The Malta Hotels and Restaurants Association (MHRA) has called upon the Government to reopen hospitality venues including restaurants and hotels “which are not even permitted to serve breakfast”, on 26th April, at the same time as non-essential shops.
“Restaurants have been amongst the worst economic victims of the COVID-19 pandemic and after a very long tough year, we are all looking ahead to the reopening of the restaurants on 26th April and the tourism market on 1st June”, the organisation said.
Whilst the MHRA acknowledges that managing the re-opening of restaurants is critical to ensure that there are no spikes of COVID-19 related infections, it asserts that restaurant owners have reached a point where they cannot wait any longer as their situation has become dire.
MHRA President Tony Zahra commented that: “Operating a restaurant involves a lot of overheads, and these are not just employee wages.

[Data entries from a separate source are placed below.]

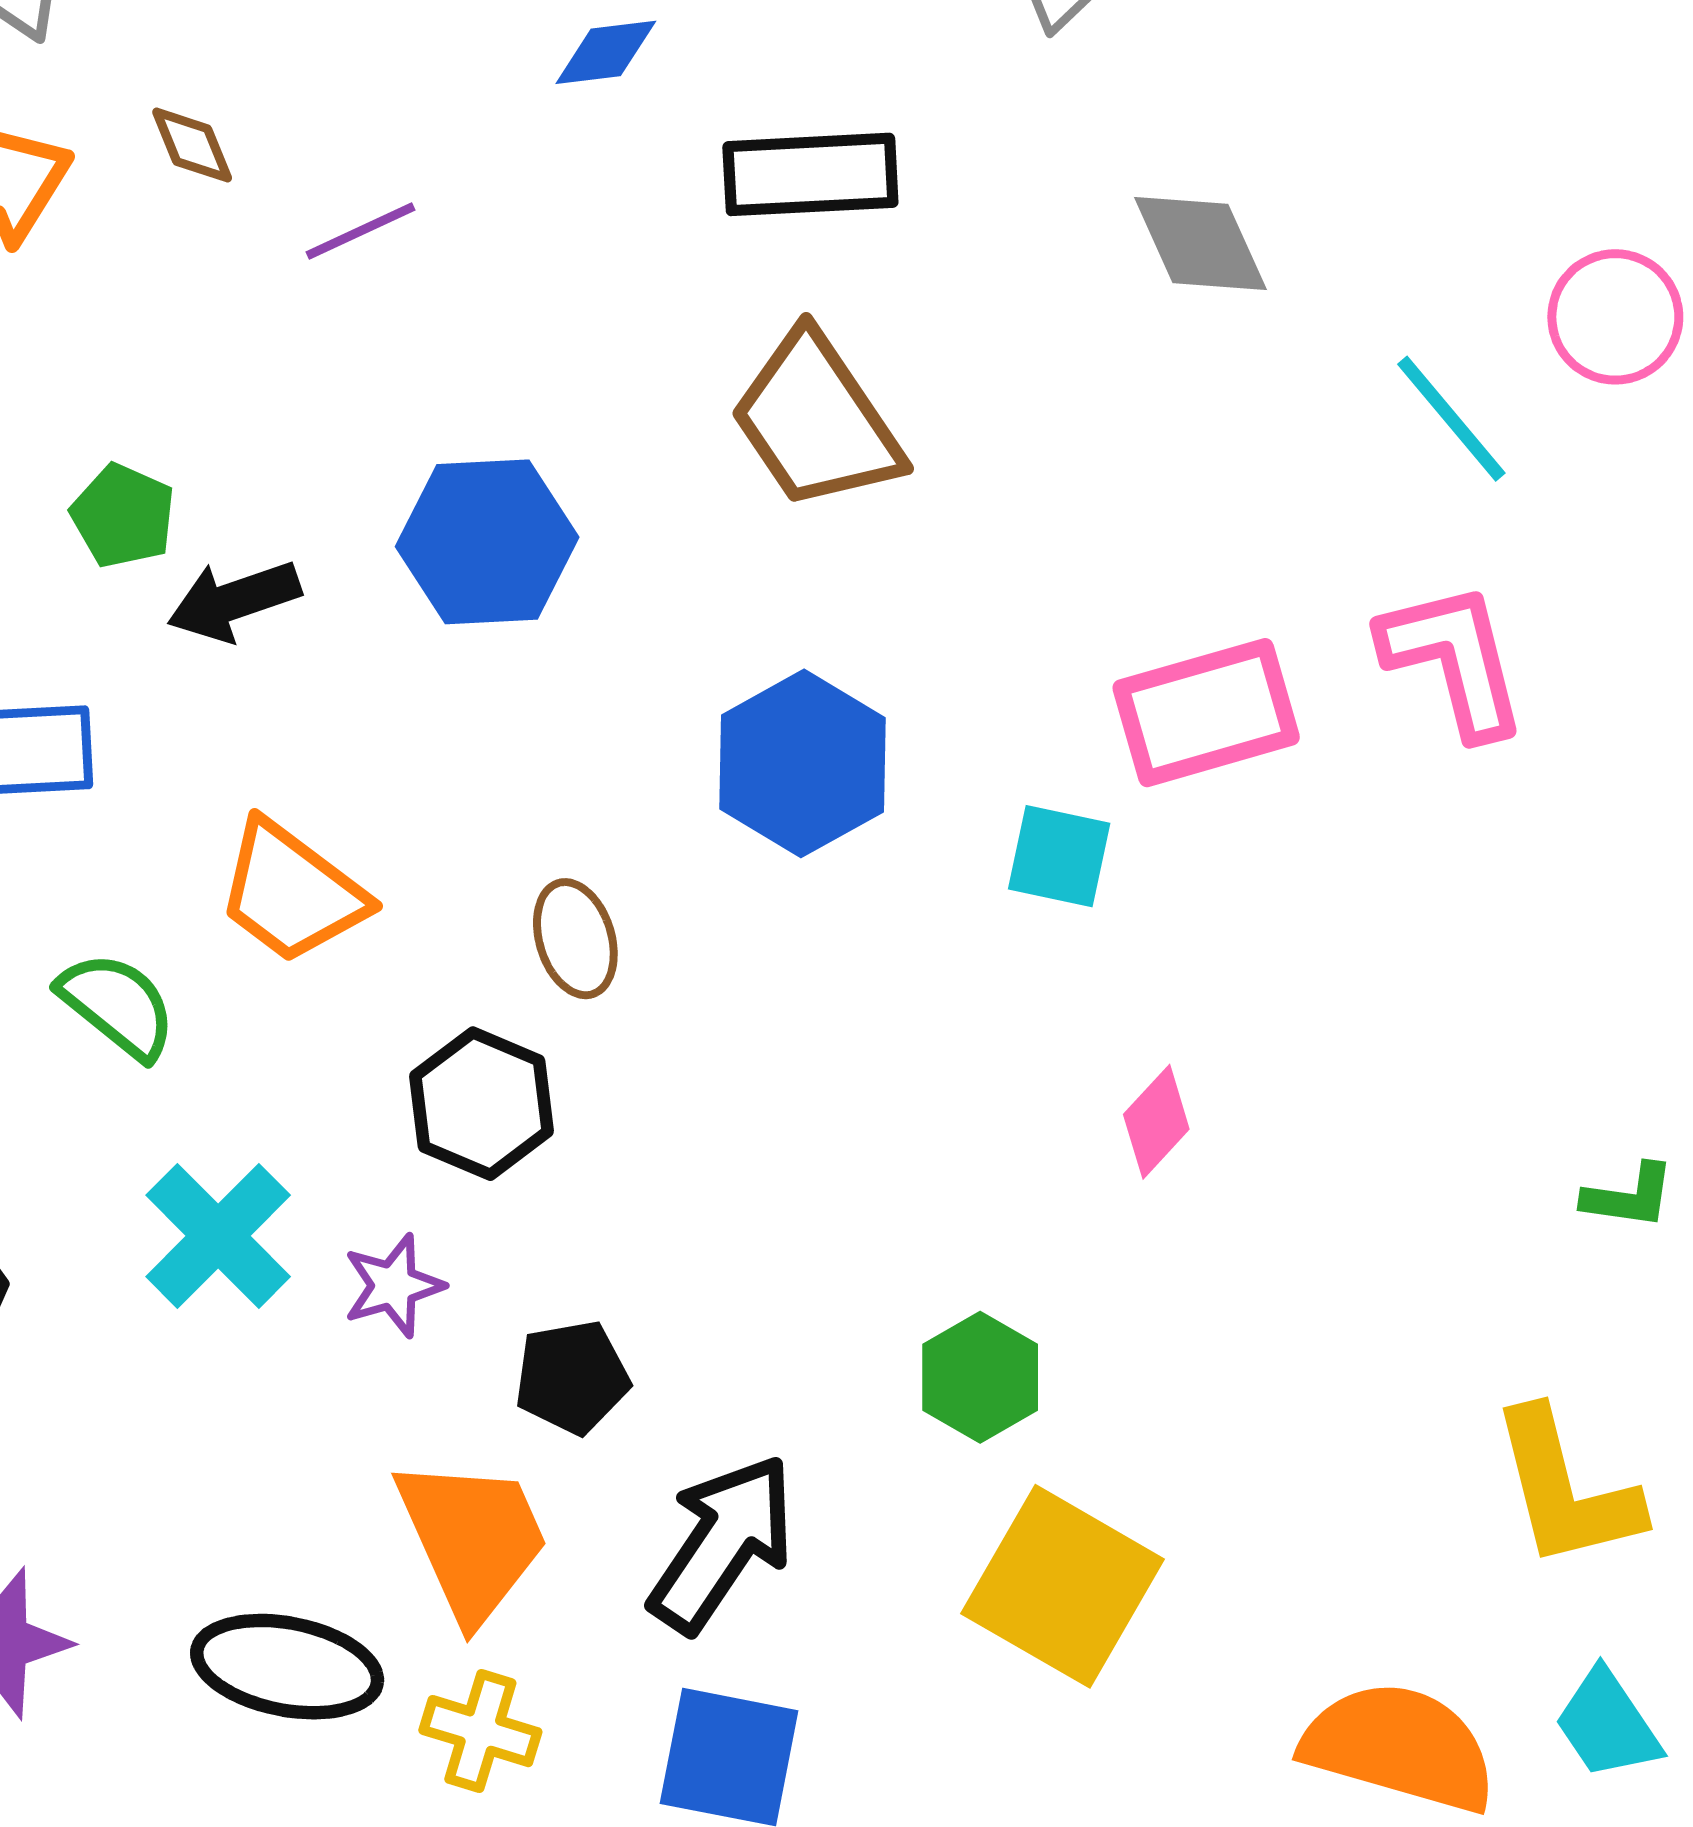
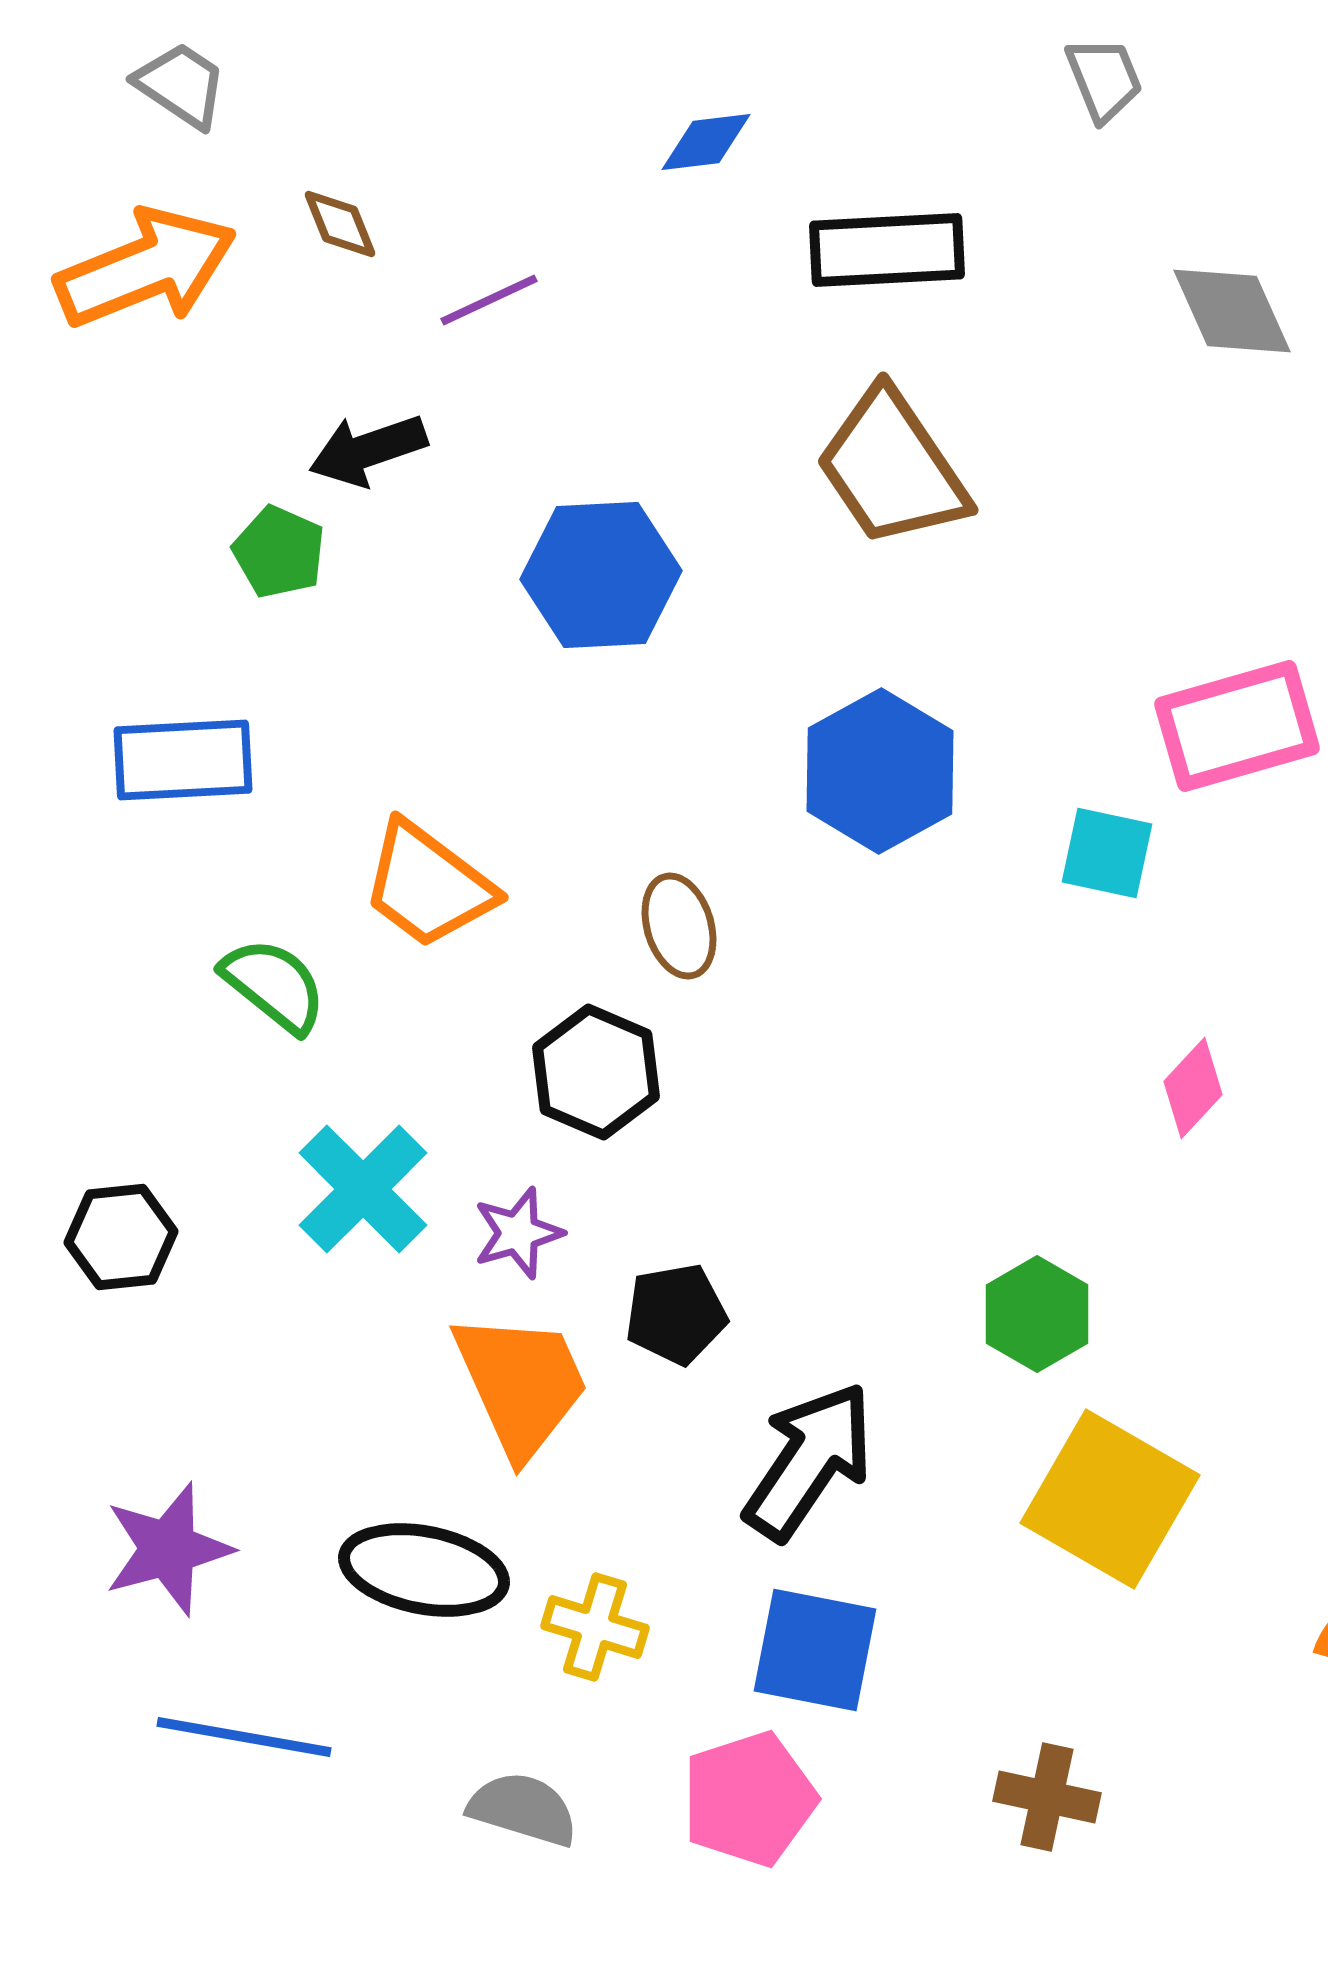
black arrow: (234, 601) -> (368, 450), moved
orange trapezoid: (472, 1539) -> (521, 1384), moved

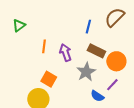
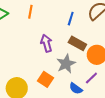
orange line: (44, 46) -> (30, 12), moved
orange square: (49, 79) -> (45, 79), moved

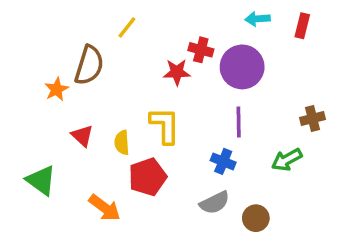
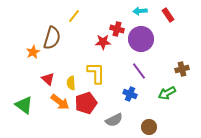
cyan arrow: (258, 19) -> (140, 11), moved
red rectangle: (302, 26) -> (168, 15), moved, turned -48
purple line: (239, 122) -> (139, 71), turned -36
gray semicircle: (215, 203) -> (114, 120), moved
orange arrow: (105, 208) -> (60, 102), moved

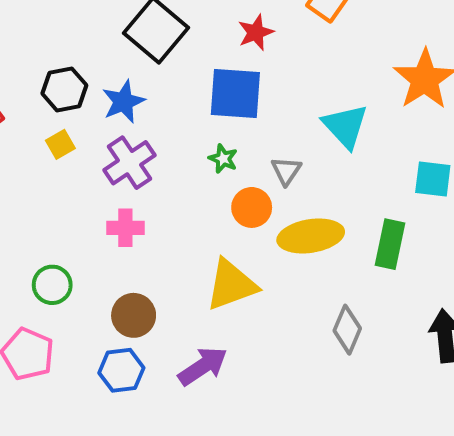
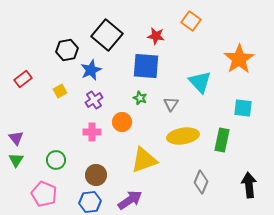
red star: (256, 32) -> (156, 36), turned 30
black hexagon: (64, 89) -> (67, 50), moved
purple cross: (130, 163) -> (94, 100), size x0.7
orange circle: (252, 207) -> (122, 122), moved

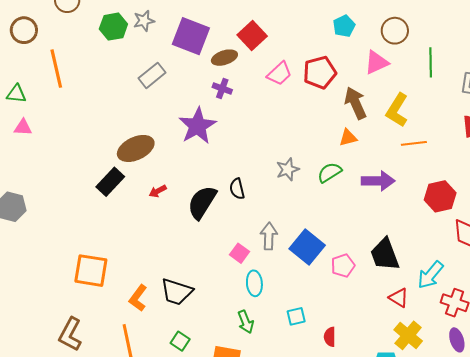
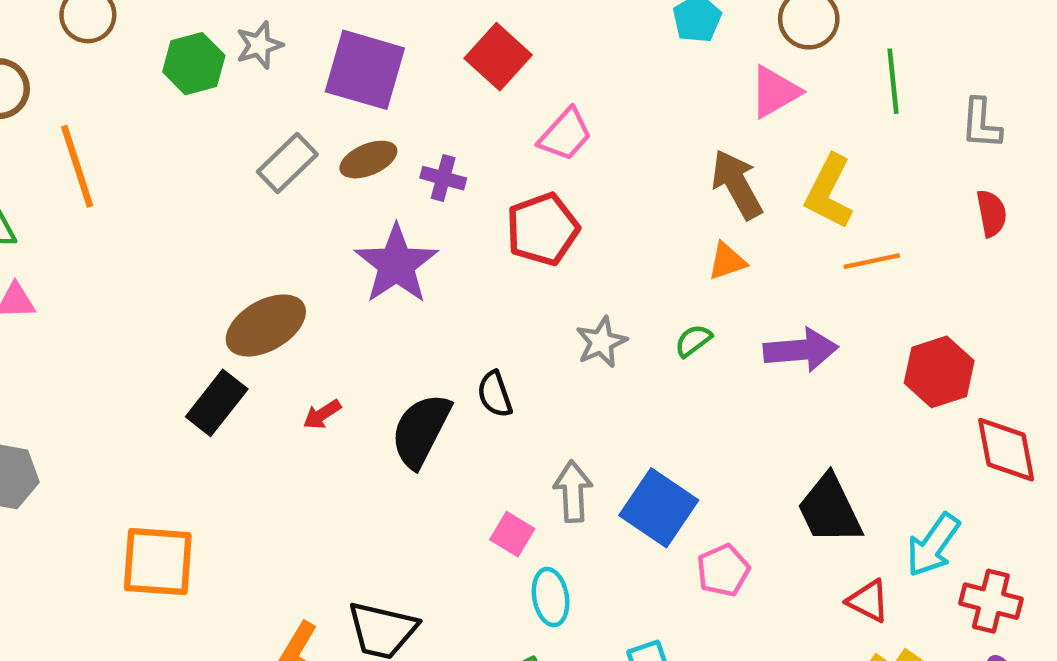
brown ellipse: (224, 58) -> (368, 160), moved
red pentagon: (320, 72) -> (543, 229), moved
green semicircle: (330, 172) -> (693, 341), size x0.7
pink pentagon: (343, 266) -> (723, 570), moved
orange square: (91, 271) -> (158, 562), moved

Many restaurant owners are reaching a breaking point waiting as to what is going to happen with their and their employee’s livelihoods”.
“We now need a clear plan so that we all know where we stand and therefore can prepare our operations for what is an already very difficult situation”, he continued.
The Government has previously drawn criticism for its reopening plan, which detractors decry as providing little in the way of information for struggling businesses in the hospitality industry.
Other industry bodies, including the Association of Catering Establishments (ACE), have also urged the Government to reopen restaurants as soon as possible.
According to reports in local media, the Government is set to allow restaurants to reopen from mid-May.
It seems it is already too late for many ailing businesses, as COVID mitigation measures have forced them closed and deprived them of international tourism, which was the lifeblood of many.
According to a survey carried out by ACE, 19 per cent of Malta’s restaurants has been forced to close in the wake of COVID public health restrictions.
The MHRA said it is also lobbying the Health Authorities so that employees working in the tourism sector will, as critical economic front liners, be vaccinated before the re-opening of the tourism market on the 1st of June 2021.
This is important not only because it re-enforces the message that Malta is a safe destination, but also will strategically ensure that any risks of extraordinary exposure to COVID-19 infections are effectively managed whilst ensuring the wellbeing of all those involved, the MHRA points out.
On Wednesday, the Government announced that it is opening vaccination registration for people in their 40s from Friday. By the end of this week, Malta is expected to have given 300,000 doses of its COVID vaccines.